È indubbio che, come moglie di Piacentini, Matilde Festa poté godere di un canale privilegiato nel campo artistico, trovò aperte molte porte, anche all’estero, fu circondata da persone influenti e giunse ai vertici sociali di allora.

Ma ha pagato un duro prezzo: l’ascesa del marito ha coinciso con lo schiacciamento e la riduzione del suo talento e del suo valore professionale nel mortificante ruolo di “moglie di”; l’ecletticità del suo percorso artistico, gli studi accademici compiuti in un periodo in cui la formazione femminile era quasi una sfida, l’ambizione di cimentarsi in campi tecnici poco frequentati dalle donne non ebbero alcun peso nei giudizi successivi, anzi. Tutto fu letto come un’inopportuna invasione di campo. E alla misoginia si aggiunse lo spirito di epurazione del dopoguerra che, paradossalmente, colpì più Matilde che Marcello.

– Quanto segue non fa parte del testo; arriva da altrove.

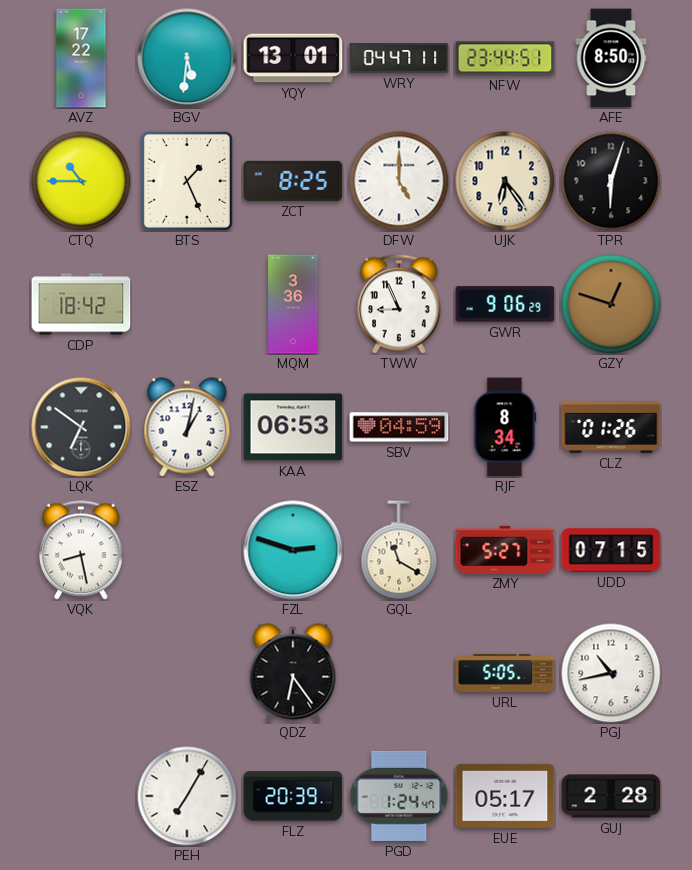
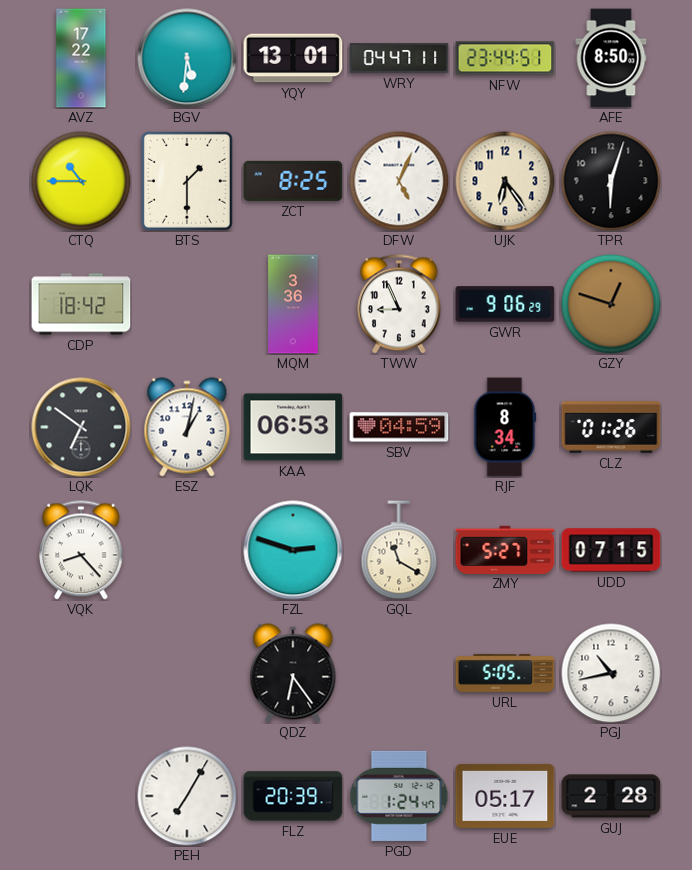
BTS: 1:26 -> 1:30
DFW: 5:00 -> 5:04
VQK: 8:28 -> 8:23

Senza diritto di difesa né di replica, si ritirò nella dimensione privata e familiare, abbandonando l’arte. Quando morì, nel 1957, dopo anni di silenzio e di assenza dalla scena espositiva, uno scarno trafiletto sul giornale la ricordò come moglie e madre, senza alcun accenno alla carriera passata. L’oblio, continuato per molto tempo, è diventato sempre più consistente a causa della dispersione di molte opere, la ricostruzione del percorso artistico e le obiettive analisi critiche sono state colpevolmente rimandate. Fino a ora.